Rare Diseases Symptoms Automatic Extraction

Comparison of blood pool and extracellular gadolinium chelate for functional MR evaluation of vascular thoracic outlet syndrome.

[thoracic outlet syndrome]

To compare performance of single-injection blood pool agent (gadofosveset trisodium, BPA) against dual-injection extracellular contrast (gadopentetate dimeglumine, ECA) for MRA/MRV in assessment of suspected vascular TOS.Thirty-one patients referred for vascular TOS evaluation were assessed with BPA (n=18) or ECA (n=13) MRA/MRV in arm abduction and adduction.
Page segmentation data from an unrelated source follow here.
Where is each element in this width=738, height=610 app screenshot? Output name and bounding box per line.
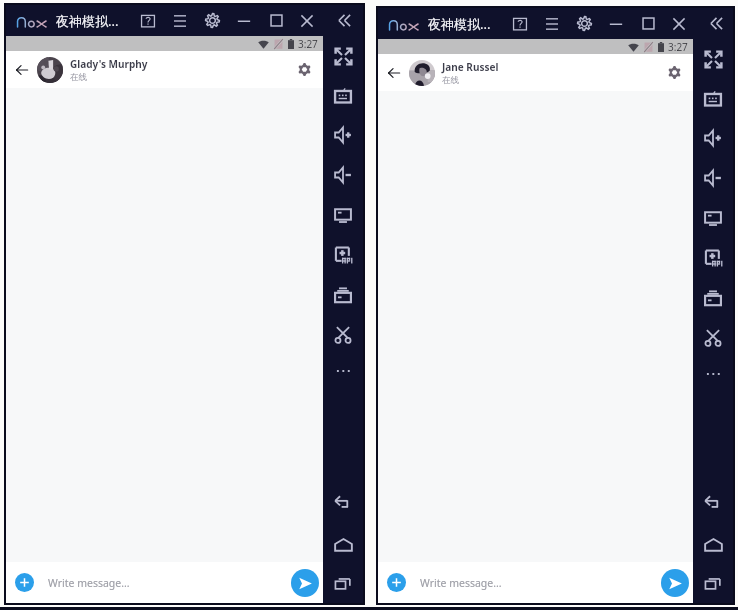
button[interactable]: Home	[693, 525, 733, 565]
button[interactable]: Help	[133, 5, 163, 36]
button[interactable]: Install APK	[693, 238, 733, 278]
button[interactable]: Settings	[197, 5, 227, 36]
button[interactable]: Minimize	[229, 5, 259, 36]
button[interactable]: Home	[323, 525, 363, 565]
staticText: Jane Russel	[442, 60, 499, 74]
button[interactable]: Collapse sidebar	[701, 8, 731, 39]
button[interactable]: Cut	[693, 318, 733, 358]
button[interactable]: Keyboard	[693, 79, 733, 119]
button[interactable]: Shared folder	[693, 278, 733, 318]
button[interactable]: Shared folder	[323, 275, 363, 315]
button[interactable]: Chat settings	[285, 51, 323, 88]
staticText: 夜神模拟...	[56, 12, 119, 30]
button[interactable]: Attach	[15, 573, 34, 592]
staticText: 3:27	[298, 37, 318, 51]
button[interactable]: Back	[378, 54, 409, 91]
button[interactable]: Menu	[165, 5, 195, 36]
button[interactable]: Volume up	[323, 115, 363, 155]
staticText: Write message...	[420, 576, 502, 590]
button[interactable]: Recent apps	[693, 564, 733, 604]
button[interactable]: Cut	[323, 315, 363, 355]
button[interactable]: Volume down	[693, 158, 733, 198]
button[interactable]: Attach	[387, 573, 406, 592]
button[interactable]: Collapse sidebar	[329, 5, 359, 36]
button[interactable]: Send	[291, 569, 319, 597]
staticText: 夜神模拟...	[428, 15, 491, 33]
button[interactable]: Recent apps	[323, 564, 363, 604]
button[interactable]: Help	[505, 8, 535, 39]
button[interactable]: More options	[693, 354, 733, 394]
button[interactable]: Fullscreen	[323, 36, 363, 76]
button[interactable]: Keyboard	[323, 76, 363, 116]
staticText: Write message...	[48, 576, 130, 590]
button[interactable]: Fullscreen	[693, 39, 733, 79]
button[interactable]: Volume down	[323, 155, 363, 195]
button[interactable]: Menu	[537, 8, 567, 39]
button[interactable]: Settings	[569, 8, 599, 39]
button[interactable]: Screenshot	[693, 198, 733, 238]
button[interactable]: Back	[693, 483, 733, 523]
staticText: 在线	[442, 75, 459, 86]
button[interactable]: Close	[292, 5, 322, 36]
button[interactable]: Minimize	[601, 8, 631, 39]
button[interactable]: Send	[661, 569, 689, 597]
staticText: 在线	[70, 72, 87, 83]
button[interactable]: Chat settings	[655, 54, 693, 91]
staticText: Glady's Murphy	[70, 57, 148, 71]
button[interactable]: Maximize	[633, 8, 663, 39]
button[interactable]: Back	[6, 51, 37, 88]
staticText: 3:27	[668, 40, 688, 54]
button[interactable]: Back	[323, 483, 363, 523]
button[interactable]: Maximize	[261, 5, 291, 36]
button[interactable]: More options	[323, 351, 363, 391]
button[interactable]: Screenshot	[323, 195, 363, 235]
button[interactable]: Volume up	[693, 118, 733, 158]
button[interactable]: Close	[664, 8, 694, 39]
button[interactable]: Install APK	[323, 235, 363, 275]
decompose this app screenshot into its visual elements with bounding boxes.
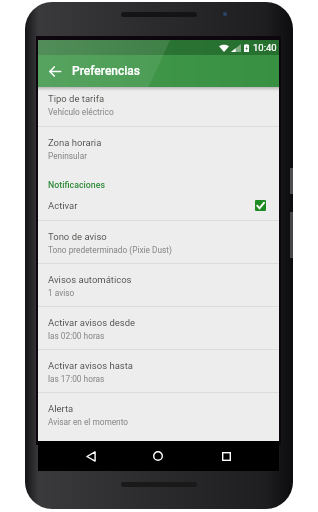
- button[interactable]: Tono de aviso: [38, 221, 279, 263]
- button[interactable]: Navigate up: [38, 55, 72, 87]
- staticText: Tono de aviso: [48, 231, 107, 242]
- button[interactable]: Activar: [38, 190, 279, 220]
- button[interactable]: Activar avisos hasta: [38, 350, 279, 392]
- button[interactable]: Recent apps: [216, 446, 236, 466]
- staticText: las 17:00 horas: [48, 374, 105, 384]
- button[interactable]: Back: [81, 446, 101, 466]
- staticText: Activar avisos desde: [48, 317, 136, 328]
- button[interactable]: Tipo de tarifa: [38, 87, 279, 129]
- staticText: Peninsular: [48, 151, 87, 161]
- staticText: Activar avisos hasta: [48, 360, 134, 371]
- button[interactable]: Alerta: [38, 393, 279, 435]
- staticText: Notificaciones: [48, 180, 105, 190]
- staticText: Alerta: [48, 403, 74, 414]
- staticText: Tono predeterminado (Pixie Dust): [48, 245, 172, 255]
- staticText: Preferencias: [72, 64, 141, 78]
- button[interactable]: Avisos automáticos: [38, 264, 279, 306]
- staticText: Avisos automáticos: [48, 274, 132, 285]
- button[interactable]: Home: [148, 446, 168, 466]
- staticText: las 02:00 horas: [48, 331, 105, 341]
- staticText: 1 aviso: [48, 288, 75, 298]
- button[interactable]: Zona horaria: [38, 127, 279, 169]
- staticText: Vehículo eléctrico: [48, 107, 114, 117]
- staticText: Avisar en el momento: [48, 417, 129, 427]
- button[interactable]: Activar avisos desde: [38, 307, 279, 349]
- staticText: Tipo de tarifa: [48, 93, 105, 104]
- staticText: 10:40: [253, 42, 277, 53]
- staticText: Activar: [48, 200, 78, 211]
- staticText: Zona horaria: [48, 137, 102, 148]
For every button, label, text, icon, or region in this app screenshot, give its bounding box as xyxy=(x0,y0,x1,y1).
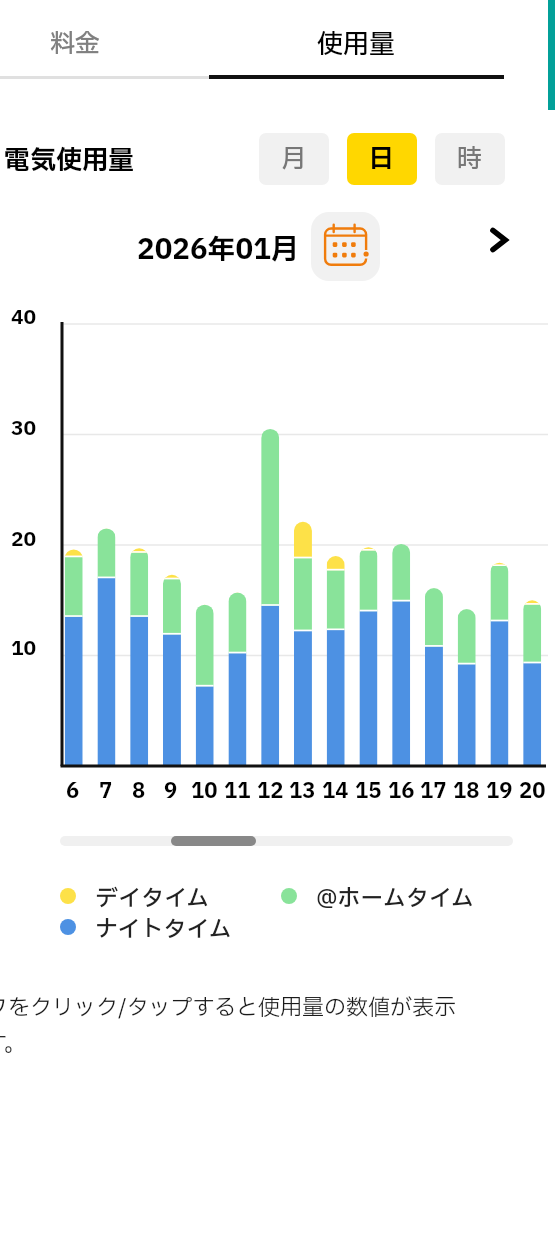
staticText: 6 xyxy=(66,776,80,802)
staticText: ※グラフをクリック/タップすると使用量の数値が表示さ xyxy=(0,992,475,1058)
button[interactable]: 使用量 xyxy=(209,6,504,83)
staticText: 20 xyxy=(519,776,546,802)
staticText: 料金 xyxy=(50,26,101,63)
staticText: 2026年01月 xyxy=(137,229,299,271)
staticText: 14 xyxy=(322,776,349,802)
staticText: 13 xyxy=(289,776,316,802)
staticText: @ホームタイム xyxy=(316,882,474,910)
staticText: 20 xyxy=(11,525,37,555)
staticText: デイタイム xyxy=(95,882,210,910)
staticText: 17 xyxy=(420,776,447,802)
staticText: 9 xyxy=(164,776,178,802)
staticText: 30 xyxy=(11,414,37,444)
staticText: 12 xyxy=(257,776,284,802)
staticText: 16 xyxy=(388,776,415,802)
staticText: 10 xyxy=(191,776,218,802)
staticText: ナイトタイム xyxy=(95,913,232,941)
button[interactable]: 料金 xyxy=(0,6,285,83)
staticText: 15 xyxy=(355,776,382,802)
button[interactable]: 日 xyxy=(347,133,417,185)
staticText: 19 xyxy=(486,776,513,802)
button[interactable]: カレンダー xyxy=(311,212,380,281)
staticText: 40 xyxy=(11,303,37,333)
staticText: 7 xyxy=(99,776,113,802)
staticText: 11 xyxy=(224,776,251,802)
staticText: 8 xyxy=(132,776,146,802)
staticText: 月 xyxy=(281,141,307,178)
button[interactable]: 次へ xyxy=(470,212,526,268)
staticText: 電気使用量 xyxy=(4,141,135,180)
staticText: 18 xyxy=(453,776,480,802)
staticText: 日 xyxy=(369,141,395,178)
staticText: 使用量 xyxy=(317,25,396,64)
staticText: れます。 xyxy=(0,1028,26,1061)
button[interactable]: 月 xyxy=(259,133,329,185)
staticText: 10 xyxy=(11,634,37,664)
button[interactable]: 時 xyxy=(435,133,505,185)
staticText: 時 xyxy=(457,141,483,178)
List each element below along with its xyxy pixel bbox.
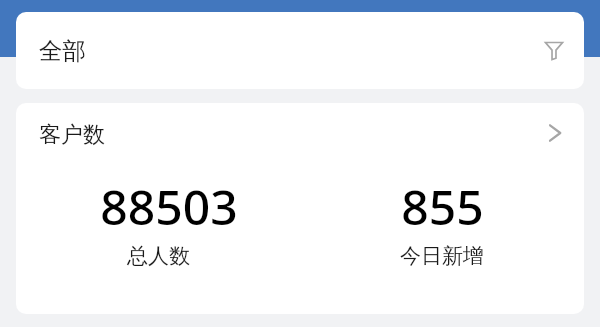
staticText: 全部 — [39, 36, 86, 66]
button[interactable]: 全部 — [16, 12, 584, 89]
button[interactable]: 855 — [300, 174, 584, 269]
staticText: 855 — [401, 174, 484, 239]
staticText: 88503 — [100, 174, 238, 239]
staticText: 总人数 — [127, 243, 190, 269]
button[interactable]: 客户数 — [16, 103, 584, 167]
button[interactable]: Filter — [540, 37, 568, 65]
button[interactable]: Open customer count details — [540, 121, 568, 149]
staticText: 今日新增 — [400, 243, 484, 269]
button[interactable]: 88503 — [16, 174, 300, 269]
staticText: 客户数 — [39, 121, 105, 149]
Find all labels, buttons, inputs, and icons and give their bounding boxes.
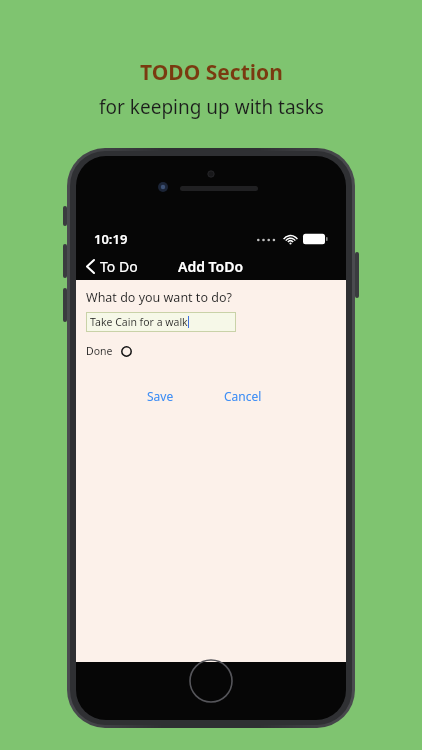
staticText: To Do: [100, 257, 138, 276]
staticText: Cancel: [224, 388, 262, 404]
staticText: Take Cain for a walk: [90, 315, 188, 329]
button[interactable]: Take Cain for a walk: [86, 312, 236, 332]
button[interactable]: Save: [139, 384, 182, 408]
staticText: for keeping up with tasks: [99, 94, 324, 120]
staticText: TODO Section: [140, 58, 283, 87]
button[interactable]: Home: [189, 659, 233, 703]
button[interactable]: To Do: [82, 254, 142, 279]
staticText: Save: [147, 388, 174, 404]
staticText: What do you want to do?: [86, 289, 232, 306]
button[interactable]: Done: [86, 342, 138, 360]
staticText: Add ToDo: [178, 257, 244, 276]
staticText: 10:19: [94, 230, 128, 248]
button[interactable]: Cancel: [216, 384, 270, 408]
staticText: Done: [86, 344, 113, 358]
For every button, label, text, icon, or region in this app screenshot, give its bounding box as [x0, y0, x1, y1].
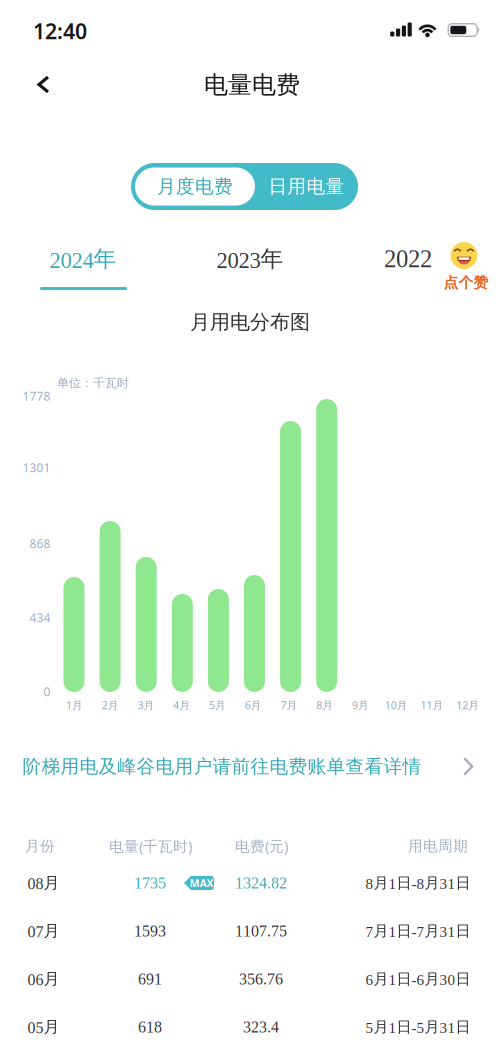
button[interactable]: 2024年 [50, 245, 116, 273]
staticText: 电费(元) [235, 836, 288, 856]
staticText: 434 [30, 610, 50, 625]
staticText: 07月 [28, 921, 60, 941]
staticText: 691 [138, 970, 162, 988]
staticText: 6月1日-6月30日 [366, 970, 470, 988]
staticText: 8月1日-8月31日 [366, 874, 470, 892]
staticText: 06月 [28, 969, 60, 989]
staticText: 点个赞 [444, 274, 488, 292]
staticText: 月度电费 [157, 175, 233, 198]
staticText: 用电周期 [408, 837, 468, 855]
staticText: 1735 [134, 874, 166, 892]
button[interactable]: 2023年 [216, 245, 284, 273]
staticText: 0 [44, 684, 50, 699]
staticText: 1593 [134, 922, 166, 940]
staticText: 3月 [138, 698, 154, 712]
staticText: 323.4 [243, 1018, 279, 1036]
staticText: 日用电量 [268, 175, 344, 198]
staticText: 868 [30, 536, 50, 551]
button[interactable] [131, 163, 358, 210]
staticText: 6月 [245, 698, 262, 712]
staticText: 月用电分布图 [190, 310, 310, 334]
staticText: 1107.75 [235, 922, 287, 940]
staticText: 356.76 [239, 970, 283, 988]
staticText: 1324.82 [235, 874, 287, 892]
button[interactable]: 月度电费 [135, 168, 255, 206]
staticText: 4月 [173, 698, 190, 712]
staticText: 1778 [22, 388, 50, 404]
staticText: 618 [138, 1018, 162, 1036]
staticText: 电量(千瓦时) [109, 836, 192, 856]
staticText: 2023年 [216, 245, 284, 273]
staticText: 5月 [209, 698, 226, 712]
staticText: 10月 [385, 698, 408, 712]
staticText: 2024年 [50, 245, 116, 273]
staticText: 8月 [316, 698, 333, 712]
staticText: 12:40 [33, 17, 87, 45]
staticText: 阶梯用电及峰谷电用户请前往电费账单查看详情 [22, 755, 422, 778]
staticText: 电量电费 [204, 70, 300, 100]
staticText: 2月 [102, 698, 119, 712]
staticText: 1月 [66, 698, 83, 712]
staticText: 单位：千瓦时 [57, 376, 129, 390]
staticText: 9月 [352, 698, 369, 712]
staticText: 2022 [384, 245, 432, 273]
staticText: 月份 [25, 837, 55, 855]
staticText: 7月1日-7月31日 [366, 922, 470, 940]
staticText: 1301 [22, 460, 50, 475]
staticText: 11月 [420, 698, 444, 712]
staticText: 7月 [280, 698, 298, 712]
button[interactable]: 2022 [384, 245, 432, 273]
button[interactable]: 阶梯用电及峰谷电用户请前往电费账单查看详情 [0, 740, 500, 792]
staticText: 05月 [28, 1017, 60, 1037]
staticText: MAX [190, 876, 214, 890]
staticText: 12月 [456, 698, 479, 712]
staticText: 5月1日-5月31日 [366, 1018, 470, 1036]
staticText: 08月 [28, 873, 60, 893]
button[interactable] [36, 75, 50, 94]
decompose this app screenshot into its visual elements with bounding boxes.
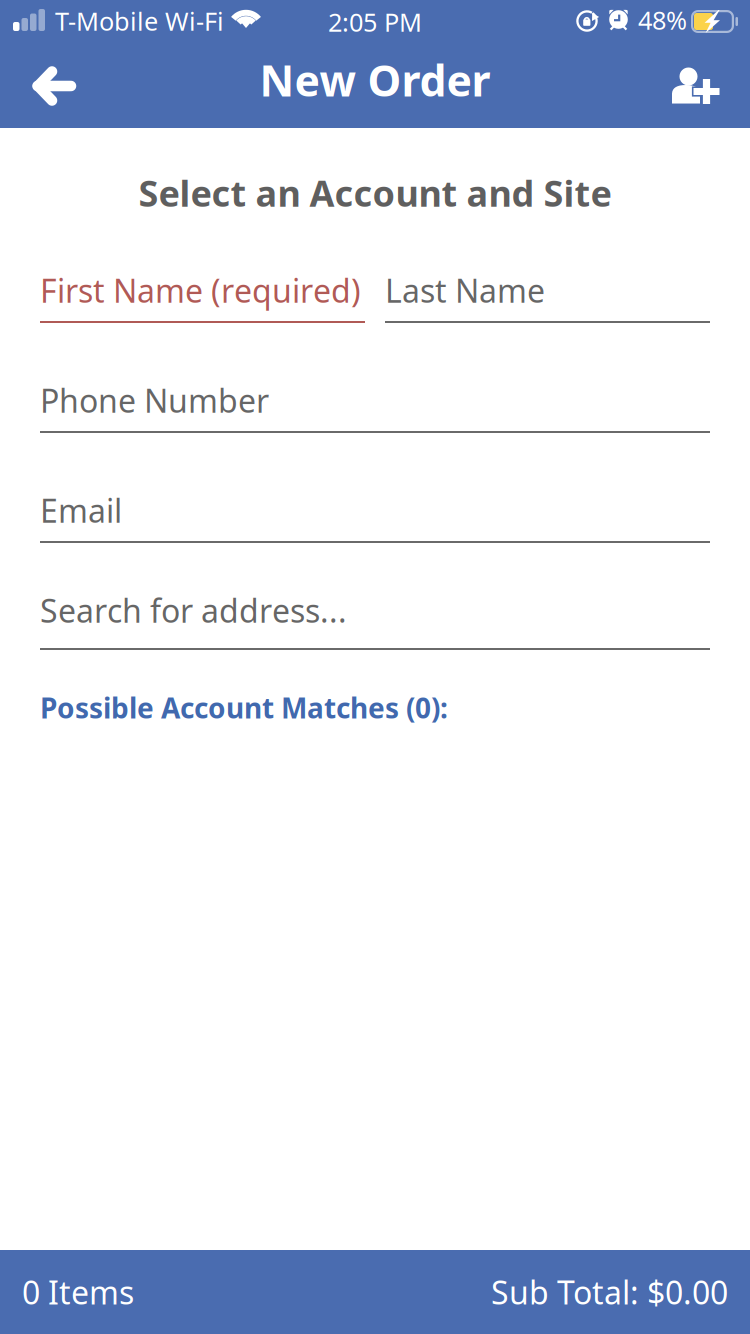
button[interactable]: Back — [12, 44, 96, 128]
staticText: Select an Account and Site — [138, 169, 612, 217]
button[interactable]: Phone Number — [40, 387, 710, 433]
staticText: T-Mobile Wi-Fi — [55, 4, 224, 38]
staticText: Last Name — [385, 269, 545, 312]
staticText: Possible Account Matches (0): — [40, 689, 448, 726]
staticText: Email — [40, 489, 122, 532]
staticText: Search for address... — [40, 589, 347, 632]
button[interactable]: Add account — [654, 44, 738, 128]
staticText: Phone Number — [40, 379, 269, 422]
staticText: 48% — [638, 3, 687, 37]
button[interactable]: Last Name — [385, 277, 710, 323]
staticText: First Name (required) — [40, 269, 361, 312]
staticText: Sub Total: $0.00 — [491, 1271, 728, 1313]
staticText: New Order — [260, 52, 490, 108]
staticText: 0 Items — [22, 1271, 134, 1313]
button[interactable]: First Name (required) — [40, 277, 365, 323]
staticText: 2:05 PM — [328, 5, 422, 39]
button[interactable]: 0 Items — [22, 1250, 134, 1334]
button[interactable]: Email — [40, 497, 710, 543]
button[interactable]: Sub Total: $0.00 — [491, 1250, 728, 1334]
button[interactable]: Search for address... — [40, 604, 710, 650]
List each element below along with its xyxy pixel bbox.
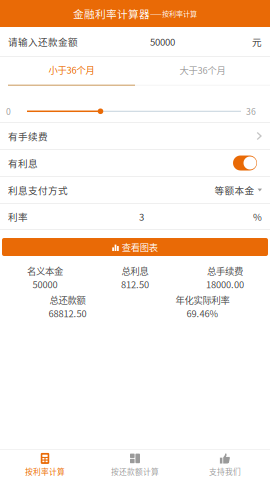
staticText: 36 (246, 105, 256, 118)
staticText: 68812.50 (48, 306, 86, 320)
button[interactable]: 按还款额计算 (90, 453, 180, 477)
staticText: 18000.00 (206, 278, 244, 291)
staticText: 等额本金 (215, 183, 255, 197)
staticText: 812.50 (121, 278, 149, 291)
staticText: 0 (6, 105, 11, 118)
staticText: 按利率计算 (25, 466, 65, 477)
staticText: 69.46% (186, 306, 218, 320)
staticText: 请输入还款金额 (8, 34, 78, 48)
button[interactable]: 按利率计算 (0, 453, 90, 477)
staticText: % (253, 210, 262, 223)
button[interactable]: 支持我们 (180, 453, 270, 477)
staticText: 小于36个月 (48, 63, 94, 76)
staticText: 年化实际利率 (176, 293, 230, 306)
staticText: 总还款额 (50, 293, 86, 306)
staticText: 50000 (150, 34, 175, 48)
staticText: 元 (252, 34, 262, 48)
staticText: 按还款额计算 (111, 466, 159, 477)
staticText: 利息支付方式 (8, 183, 68, 197)
staticText: 利率 (8, 210, 28, 223)
staticText: 名义本金 (27, 264, 63, 278)
staticText: 有利息 (8, 156, 38, 170)
staticText: 总利息 (122, 264, 148, 278)
button[interactable]: 大于36个月 (135, 55, 270, 86)
button[interactable]: 查看图表 (2, 238, 268, 256)
button[interactable]: 小于36个月 (0, 55, 135, 86)
button[interactable]: 利息支付方式 (0, 177, 270, 203)
staticText: 金融利率计算器 (73, 6, 150, 21)
staticText: 查看图表 (122, 240, 158, 254)
staticText: ——按利率计算 (150, 8, 197, 19)
staticText: 50000 (32, 278, 58, 291)
staticText: 有手续费 (8, 129, 48, 143)
staticText: 3 (139, 210, 144, 223)
staticText: 大于36个月 (180, 63, 226, 77)
button[interactable]: 有手续费 (0, 123, 270, 149)
button[interactable]: 有利息 (233, 156, 257, 170)
staticText: 支持我们 (209, 466, 241, 477)
staticText: 总手续费 (207, 264, 243, 278)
Images were retrospectively assessed for: image quality (1=non-diagnostic, 5=excellent), vessel contrast (1=same signal as muscle, 4=much brighter than muscle) and vascular pathology by two independent readers, with a separate experienced reader providing reference assessment of vascular pathology.Median image quality was diagnostic or better (score 3) for ECA and BPA at all time points, with BPA image quality superior at abduction late (BPA 4.5, ECA 4, p=0.042) and ECA image quality superior at adduction-early (BPA 4.5; ECA 4.0, p=0.018). High qualitative vessel contrast (mean score 3) was observed at all time points with both BPA and ECA, with superior BPA vessel contrast at abduction-late (BPA 3.97 ± 0.12; ECA 3.73 ± 0.26, p=0.007) and ECA at adduction-early (BPA 3.42 ± 0.52; ECA 3.96 ± 0.14, p<0.001). Readers readily identified arterial and venous pathology with BPA, similar to ECA examinations.Single-injection BPA MRA/MRV for TOS evaluation demonstrated diagnostic image quality and high vessel contrast, similar to dual-injection ECA imaging, enabling identification of fixed and functional arterial and venous pathology.